Assignment
Look in the material below for the line with "minister, Jean-Noël Barrot, said" and the line with "ium enrichment capabilities.", then set down exactly those two lines and all lines between, nothing more.
+ + + + + + +
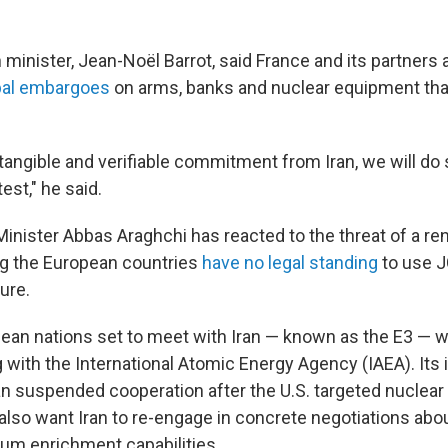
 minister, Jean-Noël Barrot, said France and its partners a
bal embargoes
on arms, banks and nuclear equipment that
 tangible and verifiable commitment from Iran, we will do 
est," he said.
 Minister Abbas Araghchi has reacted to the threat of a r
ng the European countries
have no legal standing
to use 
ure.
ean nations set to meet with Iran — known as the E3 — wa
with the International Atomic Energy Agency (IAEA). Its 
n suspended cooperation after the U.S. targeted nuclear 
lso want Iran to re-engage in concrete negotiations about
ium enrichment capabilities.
+ + + + + + +
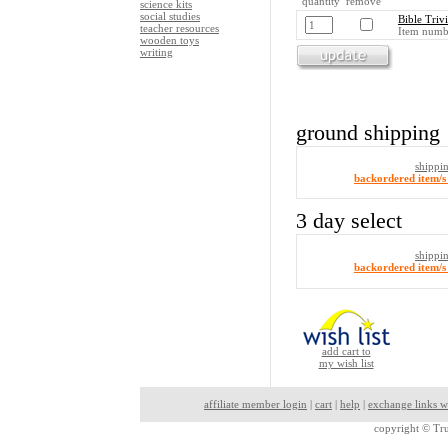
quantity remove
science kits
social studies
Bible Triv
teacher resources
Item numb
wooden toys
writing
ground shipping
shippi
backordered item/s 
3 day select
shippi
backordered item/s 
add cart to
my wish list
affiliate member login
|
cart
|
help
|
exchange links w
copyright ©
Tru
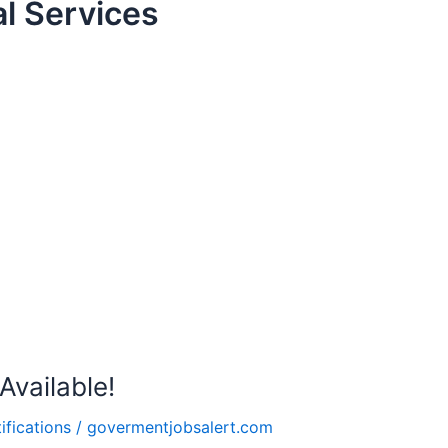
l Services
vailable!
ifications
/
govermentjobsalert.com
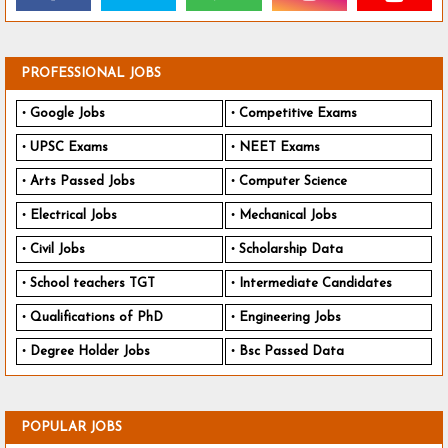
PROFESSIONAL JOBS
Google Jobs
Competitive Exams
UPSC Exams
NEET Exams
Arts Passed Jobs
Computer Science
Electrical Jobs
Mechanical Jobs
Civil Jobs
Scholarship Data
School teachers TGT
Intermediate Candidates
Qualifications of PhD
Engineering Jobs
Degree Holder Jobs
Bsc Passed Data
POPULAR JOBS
+ + + + + + +
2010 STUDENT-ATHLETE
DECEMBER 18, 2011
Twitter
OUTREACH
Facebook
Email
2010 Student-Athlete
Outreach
+ + + + + + +
Solution to this problem
 minister, Jean-Noël Barrot, said France and its partners a
bal embargoes
on arms, banks and nuclear equipment that
 tangible and verifiable commitment from Iran, we will do 
est," he said.
 Minister Abbas Araghchi has reacted to the threat of a r
ng the European countries
have no legal standing
to use 
ure.
ean nations set to meet with Iran — known as the E3 — wa
with the International Atomic Energy Agency (IAEA). Its 
n suspended cooperation after the U.S. targeted nuclear 
lso want Iran to re-engage in concrete negotiations about
ium enrichment capabilities.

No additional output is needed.